§ What is being asked
Within the records that follow, determine how many lines include the word "Политика". State the number and nothing further.

---- Working data

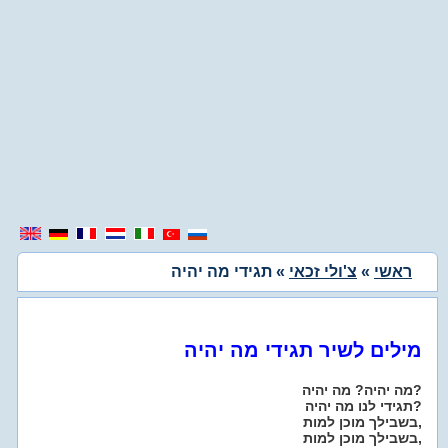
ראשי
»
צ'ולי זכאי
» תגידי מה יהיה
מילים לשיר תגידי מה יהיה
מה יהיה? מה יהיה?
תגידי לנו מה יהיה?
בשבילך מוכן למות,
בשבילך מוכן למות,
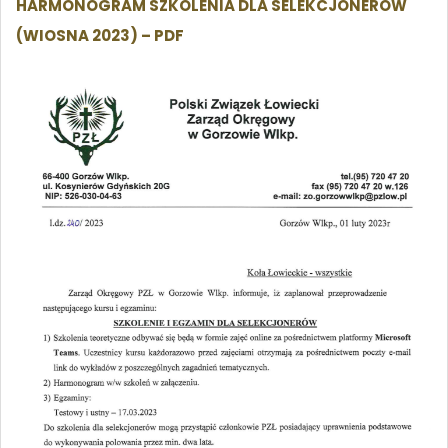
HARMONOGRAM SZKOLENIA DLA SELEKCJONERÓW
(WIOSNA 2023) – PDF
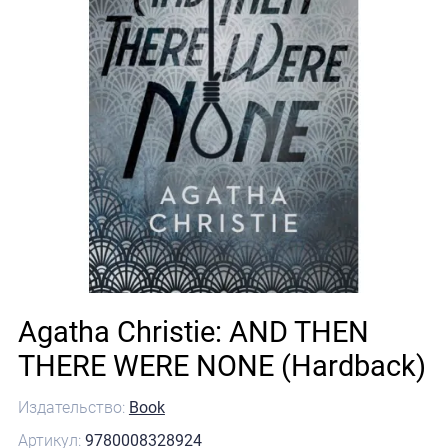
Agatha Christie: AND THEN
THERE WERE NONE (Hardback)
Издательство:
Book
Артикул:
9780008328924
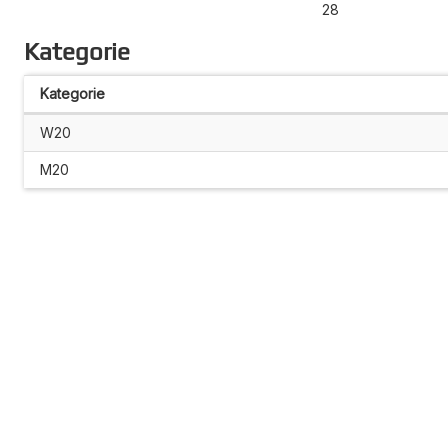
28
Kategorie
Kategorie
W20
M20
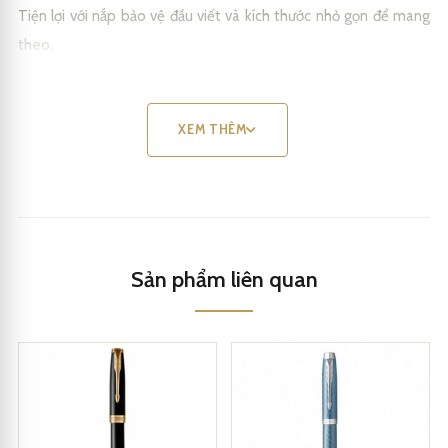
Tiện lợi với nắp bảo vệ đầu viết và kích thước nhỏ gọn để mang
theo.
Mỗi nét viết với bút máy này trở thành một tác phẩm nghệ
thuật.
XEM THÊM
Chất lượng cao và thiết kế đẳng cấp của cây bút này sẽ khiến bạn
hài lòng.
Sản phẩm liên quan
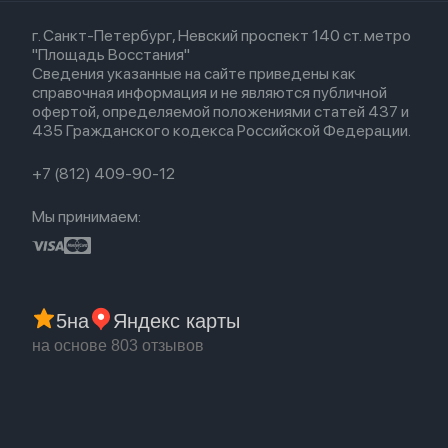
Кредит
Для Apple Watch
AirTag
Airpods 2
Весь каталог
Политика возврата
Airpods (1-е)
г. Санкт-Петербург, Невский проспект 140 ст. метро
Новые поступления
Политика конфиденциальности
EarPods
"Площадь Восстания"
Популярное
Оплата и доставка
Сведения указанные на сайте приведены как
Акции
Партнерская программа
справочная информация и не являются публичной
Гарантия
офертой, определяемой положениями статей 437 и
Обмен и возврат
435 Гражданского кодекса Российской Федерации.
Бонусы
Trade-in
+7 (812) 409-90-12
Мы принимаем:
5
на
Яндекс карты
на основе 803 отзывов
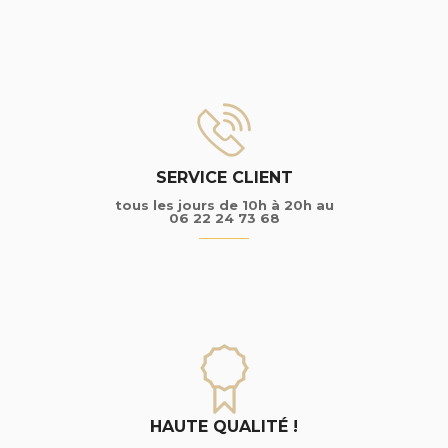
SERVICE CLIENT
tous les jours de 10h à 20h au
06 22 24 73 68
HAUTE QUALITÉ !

--------

§ Answer space
2